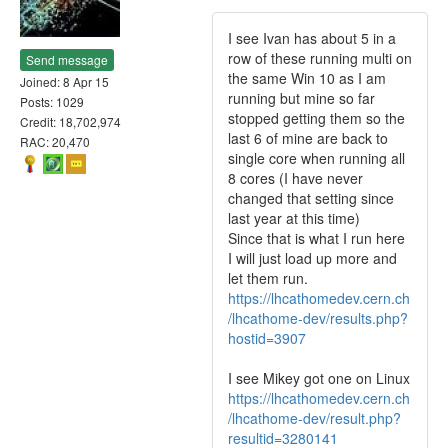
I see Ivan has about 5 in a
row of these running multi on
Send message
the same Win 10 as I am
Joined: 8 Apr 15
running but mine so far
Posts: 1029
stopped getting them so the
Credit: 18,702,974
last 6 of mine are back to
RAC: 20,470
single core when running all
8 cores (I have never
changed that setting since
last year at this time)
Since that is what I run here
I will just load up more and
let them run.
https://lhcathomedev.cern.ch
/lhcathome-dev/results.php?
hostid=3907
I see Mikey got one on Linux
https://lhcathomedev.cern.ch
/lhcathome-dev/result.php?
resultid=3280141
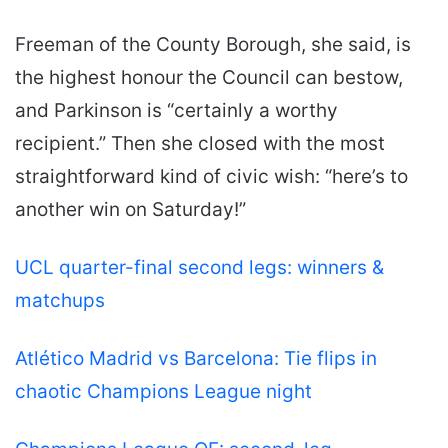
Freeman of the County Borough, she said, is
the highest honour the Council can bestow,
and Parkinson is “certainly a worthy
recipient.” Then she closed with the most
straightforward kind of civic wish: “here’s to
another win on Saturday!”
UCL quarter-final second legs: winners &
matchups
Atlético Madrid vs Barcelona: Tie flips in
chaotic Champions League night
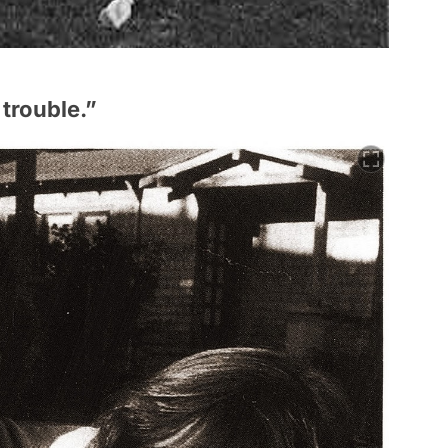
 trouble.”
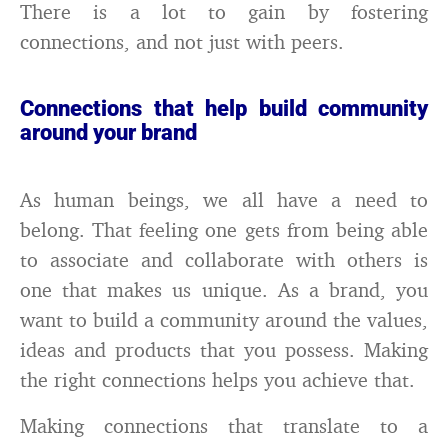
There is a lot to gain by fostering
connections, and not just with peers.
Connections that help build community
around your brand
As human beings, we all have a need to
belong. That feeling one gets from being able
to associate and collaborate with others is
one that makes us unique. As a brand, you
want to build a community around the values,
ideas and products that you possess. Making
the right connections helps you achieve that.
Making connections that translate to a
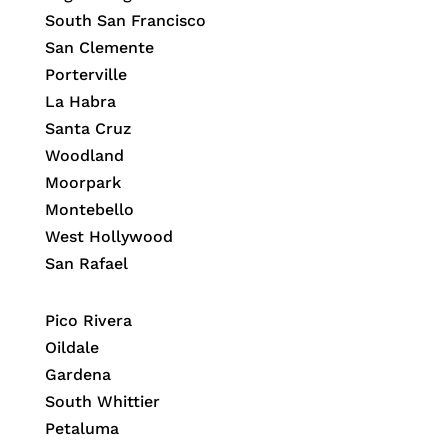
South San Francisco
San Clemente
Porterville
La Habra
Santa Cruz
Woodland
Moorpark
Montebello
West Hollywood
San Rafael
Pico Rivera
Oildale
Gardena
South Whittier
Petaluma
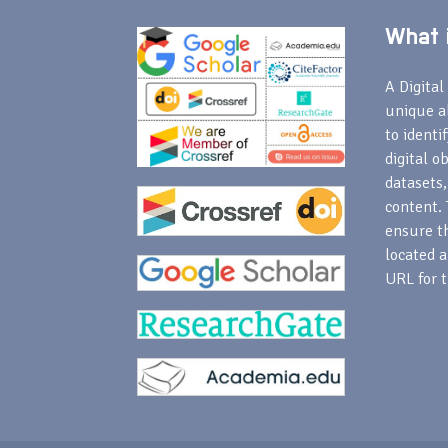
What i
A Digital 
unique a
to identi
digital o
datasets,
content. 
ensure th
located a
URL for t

### YOUR TASK
Only the lines from the one with "with the most" through the end of the listing above should be output, exactly as written and with no pictures.

### THE COMPLETED TASK
recipient.” Then she closed with the most
straightforward kind of civic wish: “here’s to
another win on Saturday!”
UCL quarter-final second legs: winners &
matchups
Atlético Madrid vs Barcelona: Tie flips in
chaotic Champions League night
 trouble.”
There is a lot to gain by fostering
connections, and not just with peers.
Connections that help build community
around your brand
As human beings, we all have a need to
belong. That feeling one gets from being able
to associate and collaborate with others is
one that makes us unique. As a brand, you
want to build a community around the values,
ideas and products that you possess. Making
the right connections helps you achieve that.
Making connections that translate to a
South San Francisco
San Clemente
Porterville
La Habra
Santa Cruz
Woodland
Moorpark
Montebello
West Hollywood
San Rafael
Pico Rivera
Oildale
Gardena
South Whittier
Petaluma
What i
A Digital 
unique a
to identi
digital o
datasets,
content. 
ensure th
located a
URL for t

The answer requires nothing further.